Наряду с этим началось бурное развитие биотехнологии на основе применения методов генной инженерии в пищевой и хими­ческой промышленности, а также для ликвидации и предотвраще­ния некоторых видов загрязнения окружающей среды. В невидан­но короткие сроки, буквально за несколько лет, генная инженерия прошла путь от фундаментальных исследований до промышленно­го и вообще практического применения их результатов.

Однако другой стороной этого прорыва в области генетики явились таящиеся в нем потенциальные угрозы для человека и человечества. Даже простая небрежность экспериментатора или некомпетентность персонала лаборатории в мерах безопасности могут привести к непоправимым последствиям. Еще больший вред методы генной инженерии могут принести при использовании их всякого рода злоумышленниками или в военных целях. Опасность обусловлена прежде всего тем, что организмы, с которыми чаще всего проводятся эксперименты, широко распространены в естест­венных условиях и могут обмениваться генетической информа­цией со своими “дикими” сородичами. В результате подобных экспериментов возможно создание организмов с совершенно но­выми наследственными свойствами, ранее не встречавшимися на Земле и эволюционно не обусловленными.

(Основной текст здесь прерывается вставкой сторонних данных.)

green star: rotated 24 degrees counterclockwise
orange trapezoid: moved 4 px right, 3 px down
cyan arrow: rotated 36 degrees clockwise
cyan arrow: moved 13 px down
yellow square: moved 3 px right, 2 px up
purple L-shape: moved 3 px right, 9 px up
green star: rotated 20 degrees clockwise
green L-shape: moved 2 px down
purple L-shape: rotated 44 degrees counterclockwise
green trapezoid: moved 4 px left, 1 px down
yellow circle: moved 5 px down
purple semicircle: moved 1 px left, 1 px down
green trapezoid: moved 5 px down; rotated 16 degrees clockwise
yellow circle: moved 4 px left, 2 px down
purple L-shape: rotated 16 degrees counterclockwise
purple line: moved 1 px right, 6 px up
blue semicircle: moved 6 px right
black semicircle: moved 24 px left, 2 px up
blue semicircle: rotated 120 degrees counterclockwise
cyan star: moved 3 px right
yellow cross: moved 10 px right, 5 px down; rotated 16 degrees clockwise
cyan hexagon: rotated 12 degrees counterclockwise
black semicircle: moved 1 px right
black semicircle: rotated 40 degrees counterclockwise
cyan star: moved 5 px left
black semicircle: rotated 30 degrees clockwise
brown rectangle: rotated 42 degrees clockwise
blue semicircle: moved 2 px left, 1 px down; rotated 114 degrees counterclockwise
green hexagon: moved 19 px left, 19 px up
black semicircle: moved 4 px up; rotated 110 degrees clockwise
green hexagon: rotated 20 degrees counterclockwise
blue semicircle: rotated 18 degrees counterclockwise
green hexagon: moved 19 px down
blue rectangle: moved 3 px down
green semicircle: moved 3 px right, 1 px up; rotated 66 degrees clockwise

Такого рода опасения и заставили ученых пойти на столь бес­прецедентный шаг, как установление добровольного моратория. Позднее, после того как были разработаны чрезвычайно строгие меры безопасности при проведении экспериментов (в их числе — биологическая защита, то есть конструирование ослабленных микроорганизмов, способных жить только в искусственных усло­виях лаборатории) и получены достаточно достоверные оценки риска, связанного с проведением экспериментов, исследования постепенно возобновлялись и расширялись. Однако некоторые, наиболее рискованные типы экспериментов до сих пор остаются под запретом.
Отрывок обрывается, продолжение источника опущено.